§ Problem to work on:
Which lines in the records below contain the word "recreatiepark"? Return each of them.
+++ Given records
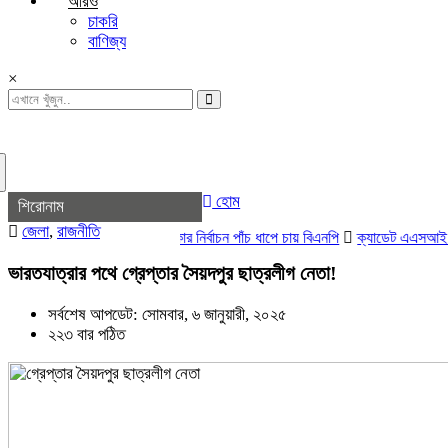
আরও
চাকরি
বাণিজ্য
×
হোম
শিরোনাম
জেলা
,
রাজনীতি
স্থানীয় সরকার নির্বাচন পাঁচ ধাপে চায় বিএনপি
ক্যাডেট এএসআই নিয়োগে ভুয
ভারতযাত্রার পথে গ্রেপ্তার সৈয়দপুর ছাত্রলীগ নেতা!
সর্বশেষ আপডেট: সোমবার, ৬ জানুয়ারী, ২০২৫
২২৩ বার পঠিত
++++++
+++ Given records
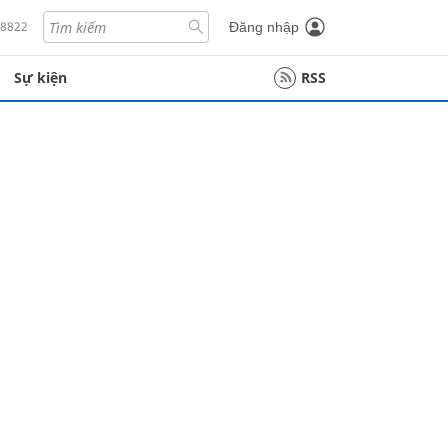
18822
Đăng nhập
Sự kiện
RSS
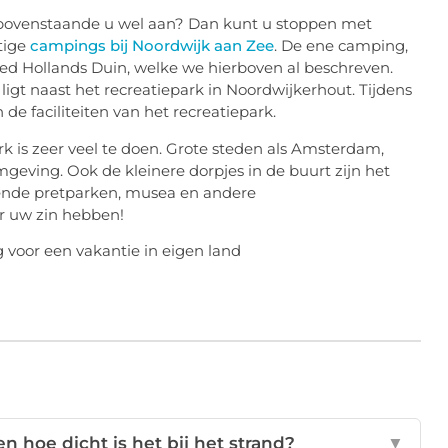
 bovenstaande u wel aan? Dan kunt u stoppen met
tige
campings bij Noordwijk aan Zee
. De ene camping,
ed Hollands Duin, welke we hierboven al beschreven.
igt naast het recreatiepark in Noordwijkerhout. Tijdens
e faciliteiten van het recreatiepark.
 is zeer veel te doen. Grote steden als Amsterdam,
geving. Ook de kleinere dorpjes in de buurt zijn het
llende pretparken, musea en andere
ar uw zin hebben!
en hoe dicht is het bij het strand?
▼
++++++
§ Answer section:
igt naast het recreatiepark in Noordwijkerhout. Tijdens
e faciliteiten van het recreatiepark.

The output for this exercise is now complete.